* _Work required_
Report the number of lines in the records below that contain the word "this", and nothing more.

[Records from a dataset]
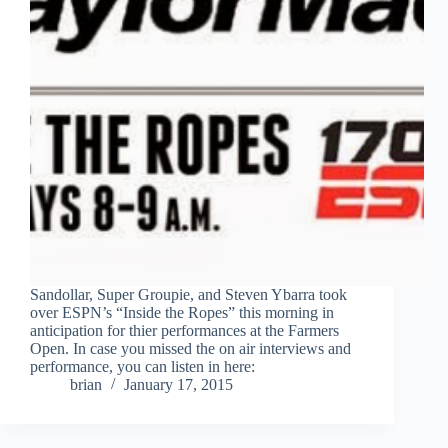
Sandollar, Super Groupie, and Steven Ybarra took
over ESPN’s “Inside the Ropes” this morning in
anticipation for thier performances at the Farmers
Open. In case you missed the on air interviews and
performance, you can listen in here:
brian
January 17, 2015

---

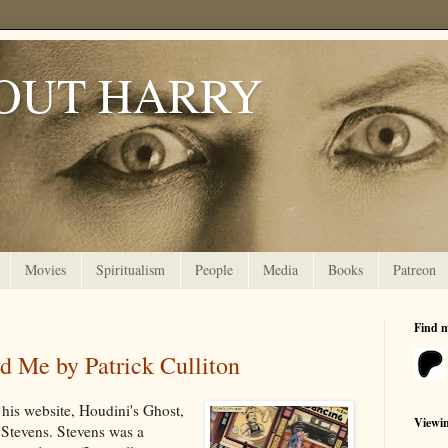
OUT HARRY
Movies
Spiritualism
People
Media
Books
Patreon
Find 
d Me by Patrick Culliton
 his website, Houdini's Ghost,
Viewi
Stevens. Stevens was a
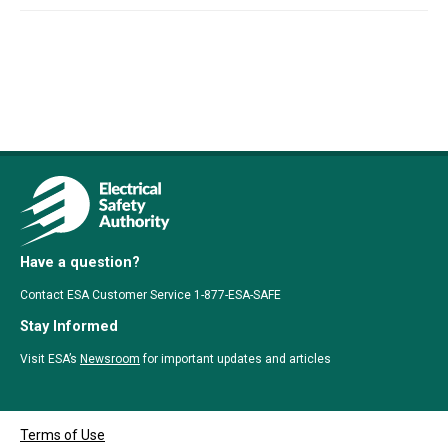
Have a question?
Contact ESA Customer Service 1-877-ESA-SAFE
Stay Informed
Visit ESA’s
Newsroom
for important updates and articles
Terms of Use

...

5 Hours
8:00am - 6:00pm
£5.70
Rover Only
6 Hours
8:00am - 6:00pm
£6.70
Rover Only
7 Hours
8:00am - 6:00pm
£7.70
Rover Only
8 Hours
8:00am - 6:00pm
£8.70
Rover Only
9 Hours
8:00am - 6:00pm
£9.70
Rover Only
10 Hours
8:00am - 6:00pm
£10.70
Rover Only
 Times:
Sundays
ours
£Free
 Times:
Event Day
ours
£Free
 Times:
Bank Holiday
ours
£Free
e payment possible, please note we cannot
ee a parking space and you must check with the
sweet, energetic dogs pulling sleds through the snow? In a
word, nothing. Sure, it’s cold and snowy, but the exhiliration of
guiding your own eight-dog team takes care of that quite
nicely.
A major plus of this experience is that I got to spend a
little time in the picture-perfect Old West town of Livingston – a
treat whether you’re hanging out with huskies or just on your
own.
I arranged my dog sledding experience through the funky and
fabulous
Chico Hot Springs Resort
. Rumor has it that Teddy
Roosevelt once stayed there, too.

* _Result below_
2